Assalamu ‘alaikum Wr. Wb.
Berikut adalah beberapa kesalahan
yang dilakukan di bulan Ramadhan yang tersebar luas di tengah-tengah kaum
muslimin.
1. Mengkhususkan Ziarah
Kubur Menjelang Ramadhan
Tidaklah tepat keyakinan bahwa
menjelang bulan Ramadhan adalah waktu utama untuk menziarahi kubur orang tua
atau kerabat (yang dikenal dengan “nyadran”). Kita boleh setiap saat melakukan
ziarah kubur agar hati kita semakin lembut karena mengingat kematian. Namun
masalahnya adalah jika seseorang mengkhususkan ziarah kubur pada waktu tertentu
dan meyakini bahwa menjelang Ramadhan adalah waktu utama untuk nyadran atau
nyekar. Ini sungguh suatu kekeliruan karena tidak ada dasar dari ajaran Islam
yang menuntunkan hal ini.
2. Padusan, Mandi Besar,
atau Keramasan Menyambut Ramadhan
Tidaklah tepat amalan sebagian orang
yang menyambut bulan Ramadhan dengan mandi besar atau keramasan terlebih
dahulu. Amalan seperti ini juga tidak ada tuntunannya sama sekali dari Nabi shallallahu
‘alaihi wa sallam. Lebih parahnya lagi mandi semacam ini (yang dikenal
dengan “padusan”) ada juga yang melakukannya campur baur laki-laki dan
perempuan dalam satu tempat pemandian. Ini sungguh merupakan kesalahan yang
besar karena tidak mengindahkan aturan Islam.

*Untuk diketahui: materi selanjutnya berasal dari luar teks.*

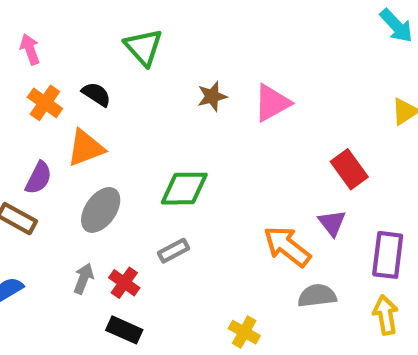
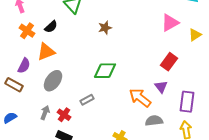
black semicircle: (96, 94) -> (51, 27), turned 104
pink triangle: (272, 103) -> (170, 23), moved
red rectangle: (349, 169) -> (169, 62), turned 72
green diamond: (184, 189) -> (105, 71), moved

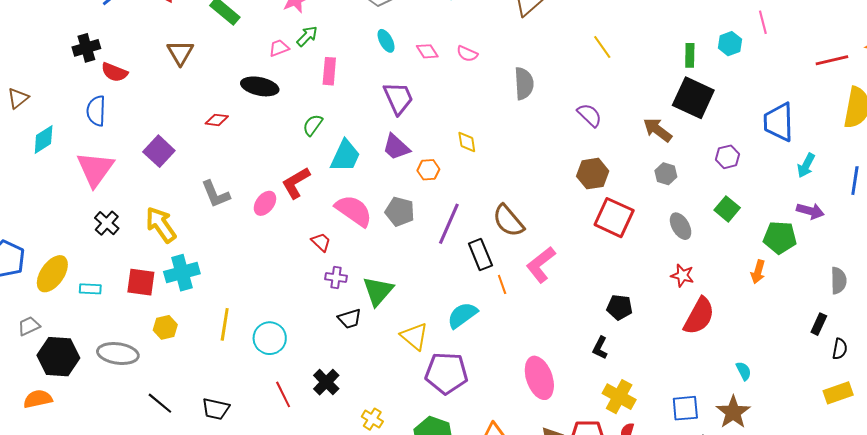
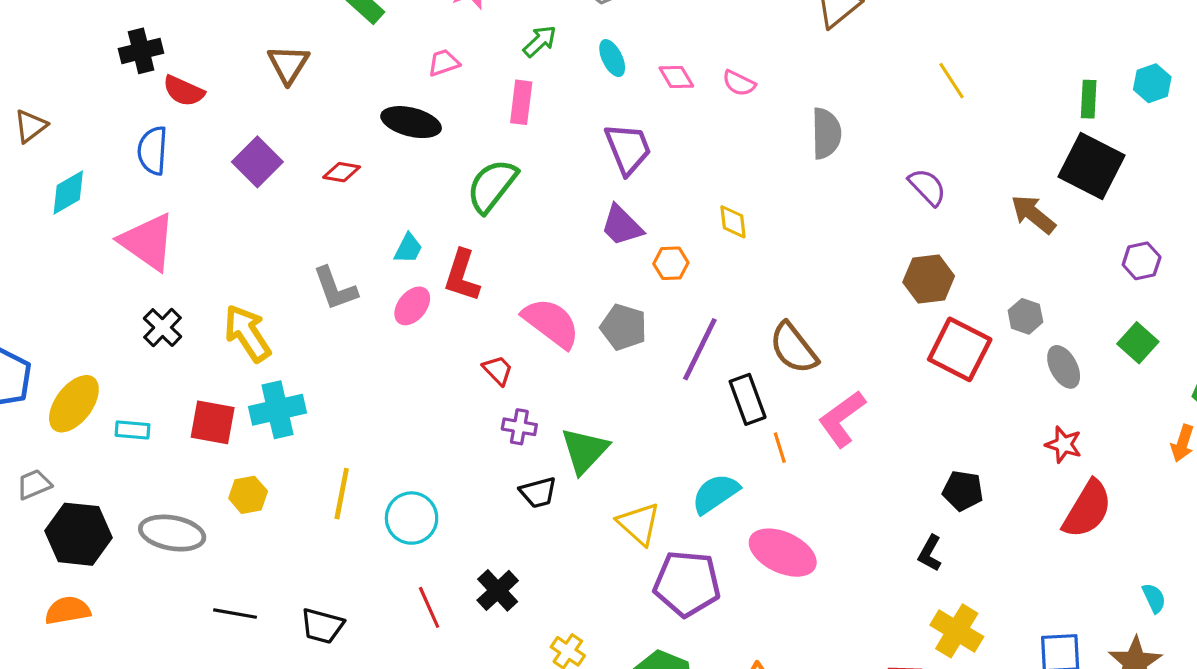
green arrow: (307, 36) -> (540, 41), moved
green semicircle: (313, 125) -> (492, 186), size x1.6
purple square: (159, 151) -> (257, 162), moved
cyan trapezoid: (345, 156) -> (408, 248), moved, size x0.6
pink triangle: (95, 169) -> (148, 242), turned -33
gray hexagon: (666, 174) -> (1025, 316), moved
red L-shape: (296, 183) -> (462, 276), turned -44
pink ellipse: (539, 378) -> (783, 553), moved, turned -48
orange semicircle: (38, 399) -> (68, 610), moved
black line: (160, 403) -> (235, 614), turned -32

Bagaimana mungkin Ramadhan
disambut dengan perbuatan yang bisa mendatangkan murka Allah?!
3. Menetapkan Awal
Ramadhan dengan Hisab
Nabi shallallahu ‘alaihi wa
sallam bersabda,
إِنَّا
أُمَّةٌ أُمِّيَّةٌ ، لاَ نَكْتُبُ وَلاَ نَحْسِبُ ,الشَّهْرُ هَكَذَا وَهَكَذَا
“Sesungguhnya kami adalah umat yang
buta huruf. Kami tidak memakai kitabah (tulis-menulis) dan tidak pula memakai
hisab (dalam penetapan bulan). Bulan itu seperti ini (beliau berisyarat dengan
bilangan 29) dan seperti ini (beliau berisyarat dengan bilangan 30).” (HR. Bukhari dan Muslim)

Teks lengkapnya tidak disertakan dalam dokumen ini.